Артем Белоглазов - Сборник "Русская фантастика 2010"
Таможенником оказался засидевшийся в лейтенантах офицер, судя по голосу, тот самый, что назвал меня захомутанным кретином. Я не стал прежде времени его разубеждать и отыграл кретина на полную катушку.
Стандартные вопросы для прилетающих на закрытую планету:
– Цель прилёта?
– Этнографические исследования. – Ха-ха! Это вольный торговец-то!
– Сколько времени рассчитываете провести на планете?
– Максимум неделю. – Ха-ха! Я им тут за неделю наисследую!
– Наркотики на борту имеются?
– Нет. – Ещё всякой пакости мне не хватало.
– Оружие?
– Штатный бластер в опечатанном сейфе. – Я законопослушный гражданин.
– Предъявите.
– Вот, пожалуйста. Федеральная печать цела, вот сам бластер, в батареях полный заряд. Надеюсь, всё в порядке? Не забудьте только заново опечатать сейф. – А то, что задняя стенка сейфа держится на магнитах и может быть снята в пять минут, вас не касается.
– Спиртное?
– Только для личных нужд. – Ещё бы я возил выпивку для нужд общественных.
– Сколько?
– Точно не знаю. Надо сходить на камбуз, посмотреть, а то как бы скотина Сэмингс не выжрал за три дня всё до капли. Вообще-то он трезвенник, но думаю, что на халяву он готов хлестать террианский бальзам стаканами.
– Террианский бальзам! – Лейтенант мечтательно закатил глаза. – Давненько я его не пробовал. У нас тут, знаете ли, сухой закон.
– Вполне приличное пойло, – согласился я. – Как говорят торговцы: разумное сочетание цены и качества. Жаль, что вы сейчас при исполнении… Но когда вы будете без кокарды на фуражке, я с удовольствием разопью с вами бутылочку террианского, если, конечно, Сэмингс не прикончит её прежде. Но, разумеется, всё будет происходить здесь; у меня на корабле сухого закона нет.

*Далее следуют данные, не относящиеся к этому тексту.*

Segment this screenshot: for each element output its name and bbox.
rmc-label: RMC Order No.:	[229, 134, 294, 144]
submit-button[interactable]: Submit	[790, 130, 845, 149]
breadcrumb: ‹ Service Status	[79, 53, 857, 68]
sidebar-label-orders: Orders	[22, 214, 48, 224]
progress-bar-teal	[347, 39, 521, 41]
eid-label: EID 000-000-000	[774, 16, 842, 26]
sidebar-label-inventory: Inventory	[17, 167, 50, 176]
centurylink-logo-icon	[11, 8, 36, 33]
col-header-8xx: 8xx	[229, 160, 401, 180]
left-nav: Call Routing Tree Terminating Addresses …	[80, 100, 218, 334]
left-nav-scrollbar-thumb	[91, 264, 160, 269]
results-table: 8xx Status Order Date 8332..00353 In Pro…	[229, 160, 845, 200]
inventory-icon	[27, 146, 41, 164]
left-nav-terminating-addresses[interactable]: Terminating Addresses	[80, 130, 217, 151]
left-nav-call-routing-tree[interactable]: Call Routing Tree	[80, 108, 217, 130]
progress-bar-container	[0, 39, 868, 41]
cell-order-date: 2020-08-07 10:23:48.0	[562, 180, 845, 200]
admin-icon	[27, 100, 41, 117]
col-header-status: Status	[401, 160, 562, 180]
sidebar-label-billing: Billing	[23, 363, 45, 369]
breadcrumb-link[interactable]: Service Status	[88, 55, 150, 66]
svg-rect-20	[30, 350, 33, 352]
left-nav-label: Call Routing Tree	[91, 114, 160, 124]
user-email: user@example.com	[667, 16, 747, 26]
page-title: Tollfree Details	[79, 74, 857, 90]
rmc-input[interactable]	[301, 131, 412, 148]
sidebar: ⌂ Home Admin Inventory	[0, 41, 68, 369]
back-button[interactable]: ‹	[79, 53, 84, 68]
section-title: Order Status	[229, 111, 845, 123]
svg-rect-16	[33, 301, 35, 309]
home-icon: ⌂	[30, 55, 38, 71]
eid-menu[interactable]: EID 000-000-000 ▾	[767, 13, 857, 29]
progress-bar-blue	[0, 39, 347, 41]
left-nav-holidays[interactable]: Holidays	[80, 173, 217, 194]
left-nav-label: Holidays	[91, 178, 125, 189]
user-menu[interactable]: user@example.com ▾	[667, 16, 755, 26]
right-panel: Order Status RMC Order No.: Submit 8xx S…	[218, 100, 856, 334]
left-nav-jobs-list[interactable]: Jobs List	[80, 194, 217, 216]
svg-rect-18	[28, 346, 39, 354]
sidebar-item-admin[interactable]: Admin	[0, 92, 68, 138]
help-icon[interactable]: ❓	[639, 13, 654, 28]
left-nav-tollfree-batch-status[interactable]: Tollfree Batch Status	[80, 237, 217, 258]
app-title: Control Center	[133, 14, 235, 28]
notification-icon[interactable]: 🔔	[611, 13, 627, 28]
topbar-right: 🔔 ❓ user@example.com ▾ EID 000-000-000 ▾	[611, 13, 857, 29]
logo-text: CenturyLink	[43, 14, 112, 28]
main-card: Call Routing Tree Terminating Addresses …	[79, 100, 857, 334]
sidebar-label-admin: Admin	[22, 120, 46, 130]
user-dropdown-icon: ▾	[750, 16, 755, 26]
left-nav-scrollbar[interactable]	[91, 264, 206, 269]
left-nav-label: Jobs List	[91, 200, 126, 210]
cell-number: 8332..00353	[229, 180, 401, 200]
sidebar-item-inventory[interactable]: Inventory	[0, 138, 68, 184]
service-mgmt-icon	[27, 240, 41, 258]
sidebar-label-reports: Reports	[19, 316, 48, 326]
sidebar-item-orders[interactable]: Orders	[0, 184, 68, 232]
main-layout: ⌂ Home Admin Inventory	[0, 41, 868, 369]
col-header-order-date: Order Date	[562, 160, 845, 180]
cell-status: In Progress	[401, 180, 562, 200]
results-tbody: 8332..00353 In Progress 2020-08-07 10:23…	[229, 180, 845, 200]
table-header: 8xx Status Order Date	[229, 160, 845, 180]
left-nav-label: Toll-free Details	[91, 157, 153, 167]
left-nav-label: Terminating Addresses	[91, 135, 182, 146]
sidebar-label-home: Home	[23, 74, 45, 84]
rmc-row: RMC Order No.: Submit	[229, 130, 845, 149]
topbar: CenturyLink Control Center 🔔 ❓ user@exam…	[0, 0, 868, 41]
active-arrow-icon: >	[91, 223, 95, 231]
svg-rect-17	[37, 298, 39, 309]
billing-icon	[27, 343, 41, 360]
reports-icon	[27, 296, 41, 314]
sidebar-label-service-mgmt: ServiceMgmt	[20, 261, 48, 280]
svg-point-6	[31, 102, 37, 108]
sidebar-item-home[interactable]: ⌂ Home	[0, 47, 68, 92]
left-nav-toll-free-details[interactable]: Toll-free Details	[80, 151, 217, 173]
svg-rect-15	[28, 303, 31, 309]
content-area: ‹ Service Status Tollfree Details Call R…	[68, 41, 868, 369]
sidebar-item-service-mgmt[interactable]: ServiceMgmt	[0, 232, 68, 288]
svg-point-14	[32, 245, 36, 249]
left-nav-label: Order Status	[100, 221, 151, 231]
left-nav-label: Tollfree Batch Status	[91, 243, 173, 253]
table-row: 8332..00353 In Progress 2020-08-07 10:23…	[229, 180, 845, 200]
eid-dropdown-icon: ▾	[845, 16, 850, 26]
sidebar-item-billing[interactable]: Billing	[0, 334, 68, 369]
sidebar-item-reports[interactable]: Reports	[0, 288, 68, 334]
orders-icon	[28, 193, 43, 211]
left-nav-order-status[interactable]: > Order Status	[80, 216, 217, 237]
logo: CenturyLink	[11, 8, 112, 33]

Намёк был понят мгновенно, лейтенант развернул фуражку кокардой к затылку, и все формальности на этом закончились. Лишь когда мы приканчивали вторую бутылку террианского и уже стали лучшими друзьями, он спросил:
– А на продажу ты что-нибудь привёз, хотя бы для отмазки?
– У меня отмазка от Эльсианского этнографического музея, а вообще я привёз полторы тонны мандаринов. Как думаешь, раскупят у меня мандарины?
– Купить-то купят, нас армейская кухня фруктами не балует, но тебе это зачем? Это же невыгодно – мандарины через полгалактики везти!
– Это был единственный товар, который мне дали на реализацию просто под честное слово. Будет прибыль – расплачусь, а пропадет – невелика потеря. Этих мандаринов там что грязи. Мандарины для меня товар сопутствующий, а главное – предметы местных культов. Рейс снарядили под них.
Лейтенант наклонился ко мне и, дохнув террианским, произнёс:
– А вот здесь ты, парень, влип. Месяц назад один твой коллега уже прилетал за туземными редкостями. Корабль его теперь у Сэмингса, а где он сам – никто не знает.
– То есть он пропал внизу?
– Где же ещё? На станции если кто и пропадает, так любой рядовой знает, кто, как и за что его уделал. А из тех, кто спускается на планету, мало кто возвращается. Смертники, что с них взять, их и не ищет никто.
– Мой предшественник спускался на посадочном модуле, оставив корабль в лапах Сэмингса?
– Совершенно верно.
– Ну, этой ошибки я не совершу. Пропаду, так вместе с «Пташкой». Но, честно говоря, я подозреваю, что парень решил подзаработать на лаше, и вы его уконтрапупили.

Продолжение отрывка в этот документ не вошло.